[Given records]

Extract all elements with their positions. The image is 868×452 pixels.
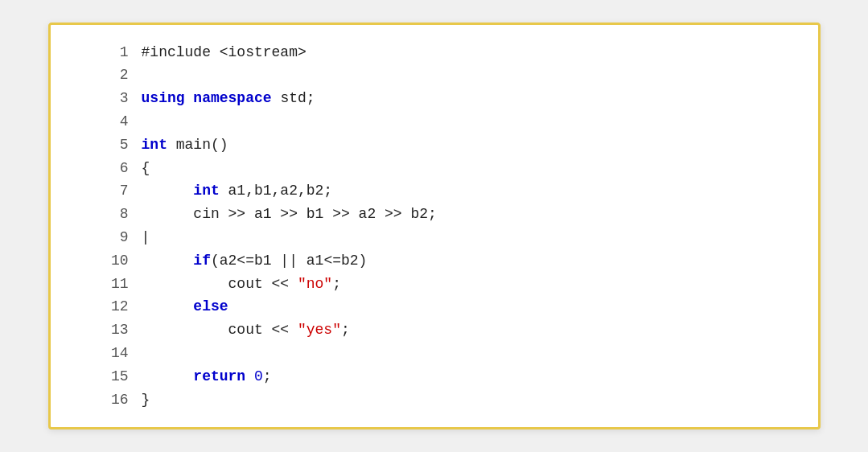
table-row: 15 return 0; — [75, 365, 794, 388]
line-content: else — [142, 295, 794, 318]
line-content: return 0; — [142, 365, 794, 388]
table-row: 4 — [75, 110, 794, 134]
line-number: 5 — [75, 134, 142, 157]
keyword-else: else — [193, 298, 228, 314]
line-number: 1 — [75, 41, 142, 64]
line-content — [142, 342, 794, 365]
table-row: 6 { — [75, 157, 794, 180]
line-number: 15 — [75, 365, 142, 388]
table-row: 1 #include <iostream> — [75, 41, 794, 64]
string-yes: "yes" — [298, 322, 341, 338]
line-content: cout << "yes"; — [142, 318, 794, 342]
line-content: if(a2<=b1 || a1<=b2) — [142, 249, 794, 273]
keyword-return: return — [193, 368, 245, 384]
line-content — [142, 110, 794, 134]
line-number: 7 — [75, 179, 142, 203]
line-number: 12 — [75, 295, 142, 318]
code-table: 1 #include <iostream> 2 3 using namespac… — [75, 41, 794, 412]
table-row: 13 cout << "yes"; — [75, 318, 794, 342]
line-content: { — [142, 157, 794, 180]
table-row: 7 int a1,b1,a2,b2; — [75, 179, 794, 203]
line-number: 8 — [75, 203, 142, 226]
line-content: cin >> a1 >> b1 >> a2 >> b2; — [142, 203, 794, 226]
line-content: | — [142, 226, 794, 249]
line-content: int main() — [142, 134, 794, 157]
keyword-namespace: namespace — [193, 90, 271, 106]
keyword-if: if — [193, 253, 211, 269]
line-number: 9 — [75, 226, 142, 249]
keyword-int2: int — [193, 183, 219, 199]
string-no: "no" — [298, 276, 332, 292]
code-editor: 1 #include <iostream> 2 3 using namespac… — [48, 23, 821, 430]
keyword-using: using — [142, 90, 185, 106]
line-content — [142, 64, 794, 87]
line-content: #include <iostream> — [142, 41, 794, 64]
table-row: 2 — [75, 64, 794, 87]
number-zero: 0 — [254, 368, 263, 384]
line-content: using namespace std; — [142, 87, 794, 110]
line-content: } — [142, 388, 794, 412]
line-number: 14 — [75, 342, 142, 365]
table-row: 9 | — [75, 226, 794, 249]
table-row: 5 int main() — [75, 134, 794, 157]
line-number: 6 — [75, 157, 142, 180]
line-number: 2 — [75, 64, 142, 87]
line-content: cout << "no"; — [142, 273, 794, 296]
table-row: 16 } — [75, 388, 794, 412]
table-row: 8 cin >> a1 >> b1 >> a2 >> b2; — [75, 203, 794, 226]
table-row: 14 — [75, 342, 794, 365]
line-number: 4 — [75, 110, 142, 134]
line-number: 11 — [75, 273, 142, 296]
line-number: 10 — [75, 249, 142, 273]
table-row: 12 else — [75, 295, 794, 318]
line-content: int a1,b1,a2,b2; — [142, 179, 794, 203]
table-row: 3 using namespace std; — [75, 87, 794, 110]
keyword-int: int — [142, 137, 167, 153]
table-row: 11 cout << "no"; — [75, 273, 794, 296]
line-number: 16 — [75, 388, 142, 412]
table-row: 10 if(a2<=b1 || a1<=b2) — [75, 249, 794, 273]
line-number: 13 — [75, 318, 142, 342]
line-number: 3 — [75, 87, 142, 110]
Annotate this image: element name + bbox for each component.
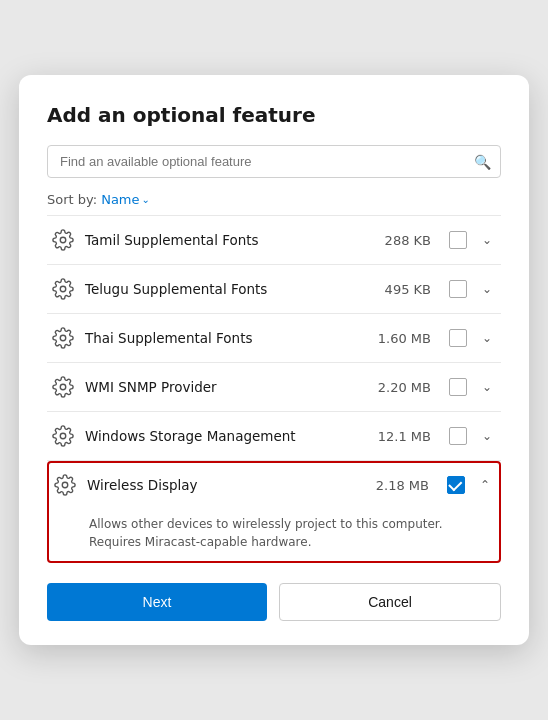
feature-size: 12.1 MB	[378, 429, 431, 444]
button-row: Next Cancel	[47, 583, 501, 621]
feature-size: 2.18 MB	[376, 478, 429, 493]
dialog-title: Add an optional feature	[47, 103, 501, 127]
feature-checkbox[interactable]	[449, 329, 467, 347]
list-item: Telugu Supplemental Fonts 495 KB ⌄	[47, 265, 501, 314]
sort-row: Sort by: Name ⌄	[47, 192, 501, 207]
add-optional-feature-dialog: Add an optional feature 🔍 Sort by: Name …	[19, 75, 529, 645]
feature-size: 2.20 MB	[378, 380, 431, 395]
feature-icon	[51, 424, 75, 448]
expand-icon[interactable]: ⌄	[477, 377, 497, 397]
feature-name: WMI SNMP Provider	[85, 379, 368, 395]
sort-value[interactable]: Name ⌄	[101, 192, 150, 207]
feature-checkbox[interactable]	[449, 378, 467, 396]
feature-checkbox[interactable]	[449, 231, 467, 249]
expand-icon[interactable]: ⌄	[477, 279, 497, 299]
feature-icon	[51, 277, 75, 301]
next-button[interactable]: Next	[47, 583, 267, 621]
cancel-button[interactable]: Cancel	[279, 583, 501, 621]
expand-icon[interactable]: ⌃	[475, 475, 495, 495]
feature-checkbox[interactable]	[449, 427, 467, 445]
feature-name: Tamil Supplemental Fonts	[85, 232, 375, 248]
expand-icon[interactable]: ⌄	[477, 426, 497, 446]
feature-description: Allows other devices to wirelessly proje…	[53, 515, 495, 551]
list-item: Windows Storage Management 12.1 MB ⌄	[47, 412, 501, 461]
chevron-down-icon: ⌄	[142, 194, 150, 205]
feature-row: Wireless Display 2.18 MB ⌃	[53, 473, 495, 497]
feature-name: Windows Storage Management	[85, 428, 368, 444]
feature-name: Wireless Display	[87, 477, 366, 493]
list-item: Thai Supplemental Fonts 1.60 MB ⌄	[47, 314, 501, 363]
feature-checkbox[interactable]	[447, 476, 465, 494]
feature-size: 1.60 MB	[378, 331, 431, 346]
feature-checkbox[interactable]	[449, 280, 467, 298]
feature-name: Thai Supplemental Fonts	[85, 330, 368, 346]
search-input[interactable]	[47, 145, 501, 178]
expand-icon[interactable]: ⌄	[477, 230, 497, 250]
feature-icon	[51, 375, 75, 399]
feature-name: Telugu Supplemental Fonts	[85, 281, 375, 297]
list-item: Wireless Display 2.18 MB ⌃ Allows other …	[47, 461, 501, 563]
list-item: Tamil Supplemental Fonts 288 KB ⌄	[47, 216, 501, 265]
feature-icon	[51, 228, 75, 252]
feature-size: 495 KB	[385, 282, 431, 297]
feature-list: Tamil Supplemental Fonts 288 KB ⌄ Telugu…	[47, 215, 501, 563]
feature-size: 288 KB	[385, 233, 431, 248]
list-item: WMI SNMP Provider 2.20 MB ⌄	[47, 363, 501, 412]
expand-icon[interactable]: ⌄	[477, 328, 497, 348]
search-box: 🔍	[47, 145, 501, 178]
feature-icon	[53, 473, 77, 497]
feature-icon	[51, 326, 75, 350]
sort-by-label: Sort by:	[47, 192, 97, 207]
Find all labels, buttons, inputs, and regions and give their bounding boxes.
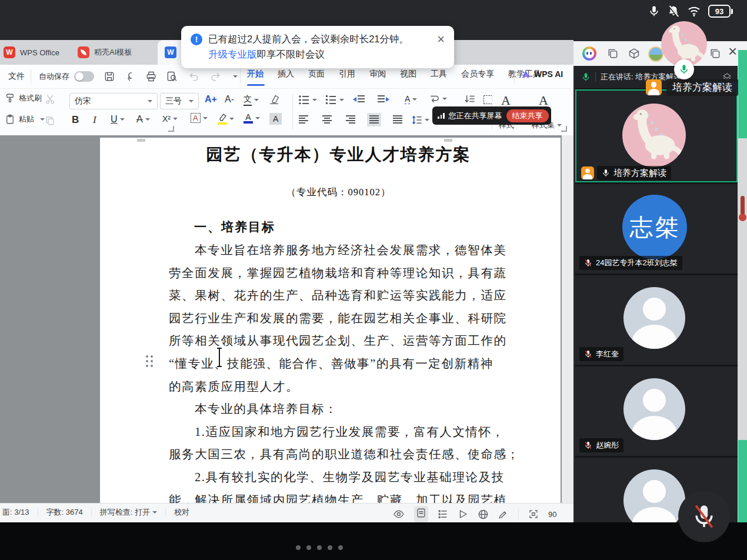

[/Given records]

Problem – Reproduce the material word for word. Skip every picture it holds.

Solution to this problem –
Extract all elements with their positions. The image is 868×452 pixels.
table-row: 15 return 0; — [75, 365, 794, 388]
line-content: else — [142, 295, 794, 318]
line-content: return 0; — [142, 365, 794, 388]
table-row: 4 — [75, 110, 794, 134]
line-number: 5 — [75, 134, 142, 157]
keyword-else: else — [193, 298, 228, 314]
line-number: 1 — [75, 41, 142, 64]
line-content — [142, 342, 794, 365]
table-row: 6 { — [75, 157, 794, 180]
line-number: 15 — [75, 365, 142, 388]
table-row: 1 #include <iostream> — [75, 41, 794, 64]
string-yes: "yes" — [298, 322, 341, 338]
line-content: cout << "yes"; — [142, 318, 794, 342]
line-content: if(a2<=b1 || a1<=b2) — [142, 249, 794, 273]
keyword-return: return — [193, 368, 245, 384]
line-content — [142, 110, 794, 134]
line-number: 7 — [75, 179, 142, 203]
line-number: 12 — [75, 295, 142, 318]
code-table: 1 #include <iostream> 2 3 using namespac… — [75, 41, 794, 412]
table-row: 13 cout << "yes"; — [75, 318, 794, 342]
line-content: { — [142, 157, 794, 180]
table-row: 7 int a1,b1,a2,b2; — [75, 179, 794, 203]
line-number: 8 — [75, 203, 142, 226]
line-content: cin >> a1 >> b1 >> a2 >> b2; — [142, 203, 794, 226]
line-content: | — [142, 226, 794, 249]
line-content: int main() — [142, 134, 794, 157]
keyword-namespace: namespace — [193, 90, 271, 106]
keyword-if: if — [193, 253, 211, 269]
line-number: 9 — [75, 226, 142, 249]
keyword-int2: int — [193, 183, 219, 199]
string-no: "no" — [298, 276, 332, 292]
code-editor: 1 #include <iostream> 2 3 using namespac… — [48, 23, 821, 430]
keyword-using: using — [142, 90, 185, 106]
line-content — [142, 64, 794, 87]
line-content: #include <iostream> — [142, 41, 794, 64]
table-row: 2 — [75, 64, 794, 87]
number-zero: 0 — [254, 368, 263, 384]
line-content: using namespace std; — [142, 87, 794, 110]
line-content: } — [142, 388, 794, 412]
line-number: 14 — [75, 342, 142, 365]
table-row: 9 | — [75, 226, 794, 249]
table-row: 5 int main() — [75, 134, 794, 157]
line-number: 6 — [75, 157, 142, 180]
line-number: 2 — [75, 64, 142, 87]
line-content: cout << "no"; — [142, 273, 794, 296]
table-row: 16 } — [75, 388, 794, 412]
table-row: 8 cin >> a1 >> b1 >> a2 >> b2; — [75, 203, 794, 226]
table-row: 14 — [75, 342, 794, 365]
line-number: 4 — [75, 110, 142, 134]
line-number: 11 — [75, 273, 142, 296]
line-number: 10 — [75, 249, 142, 273]
table-row: 12 else — [75, 295, 794, 318]
line-content: int a1,b1,a2,b2; — [142, 179, 794, 203]
table-row: 3 using namespace std; — [75, 87, 794, 110]
keyword-int: int — [142, 137, 167, 153]
table-row: 11 cout << "no"; — [75, 273, 794, 296]
line-number: 16 — [75, 388, 142, 412]
table-row: 10 if(a2<=b1 || a1<=b2) — [75, 249, 794, 273]
line-number: 13 — [75, 318, 142, 342]
line-number: 3 — [75, 87, 142, 110]
Annotate this image: element name + bbox for each component.
feature-size: 12.1 MB	[378, 429, 431, 444]
button-row: Next Cancel	[47, 583, 501, 621]
feature-size: 2.18 MB	[376, 478, 429, 493]
dialog-title: Add an optional feature	[47, 103, 501, 127]
feature-checkbox[interactable]	[449, 329, 467, 347]
list-item: Telugu Supplemental Fonts 495 KB ⌄	[47, 265, 501, 314]
sort-row: Sort by: Name ⌄	[47, 192, 501, 207]
add-optional-feature-dialog: Add an optional feature 🔍 Sort by: Name …	[19, 75, 529, 645]
feature-size: 2.20 MB	[378, 380, 431, 395]
feature-icon	[51, 424, 75, 448]
expand-icon[interactable]: ⌄	[477, 377, 497, 397]
feature-name: WMI SNMP Provider	[85, 379, 368, 395]
sort-value[interactable]: Name ⌄	[101, 192, 150, 207]
feature-checkbox[interactable]	[449, 378, 467, 396]
feature-checkbox[interactable]	[449, 231, 467, 249]
expand-icon[interactable]: ⌄	[477, 279, 497, 299]
feature-icon	[51, 277, 75, 301]
next-button[interactable]: Next	[47, 583, 267, 621]
cancel-button[interactable]: Cancel	[279, 583, 501, 621]
expand-icon[interactable]: ⌃	[475, 475, 495, 495]
feature-checkbox[interactable]	[449, 427, 467, 445]
feature-name: Tamil Supplemental Fonts	[85, 232, 375, 248]
expand-icon[interactable]: ⌄	[477, 426, 497, 446]
feature-description: Allows other devices to wirelessly proje…	[53, 515, 495, 551]
list-item: Windows Storage Management 12.1 MB ⌄	[47, 412, 501, 461]
chevron-down-icon: ⌄	[142, 194, 150, 205]
feature-row: Wireless Display 2.18 MB ⌃	[53, 473, 495, 497]
feature-name: Windows Storage Management	[85, 428, 368, 444]
feature-name: Wireless Display	[87, 477, 366, 493]
list-item: Thai Supplemental Fonts 1.60 MB ⌄	[47, 314, 501, 363]
feature-checkbox[interactable]	[447, 476, 465, 494]
feature-size: 1.60 MB	[378, 331, 431, 346]
feature-checkbox[interactable]	[449, 280, 467, 298]
feature-name: Thai Supplemental Fonts	[85, 330, 368, 346]
search-input[interactable]	[47, 145, 501, 178]
expand-icon[interactable]: ⌄	[477, 230, 497, 250]
feature-icon	[51, 375, 75, 399]
feature-name: Telugu Supplemental Fonts	[85, 281, 375, 297]
list-item: Wireless Display 2.18 MB ⌃ Allows other …	[47, 461, 501, 563]
list-item: Tamil Supplemental Fonts 288 KB ⌄	[47, 216, 501, 265]
feature-icon	[51, 228, 75, 252]
feature-size: 495 KB	[385, 282, 431, 297]
feature-list: Tamil Supplemental Fonts 288 KB ⌄ Telugu…	[47, 215, 501, 563]
feature-size: 288 KB	[385, 233, 431, 248]
list-item: WMI SNMP Provider 2.20 MB ⌄	[47, 363, 501, 412]
expand-icon[interactable]: ⌄	[477, 328, 497, 348]
search-box: 🔍	[47, 145, 501, 178]
feature-icon	[53, 473, 77, 497]
feature-icon	[51, 326, 75, 350]
sort-by-label: Sort by:	[47, 192, 97, 207]
Find all labels, buttons, inputs, and regions and give their bounding boxes.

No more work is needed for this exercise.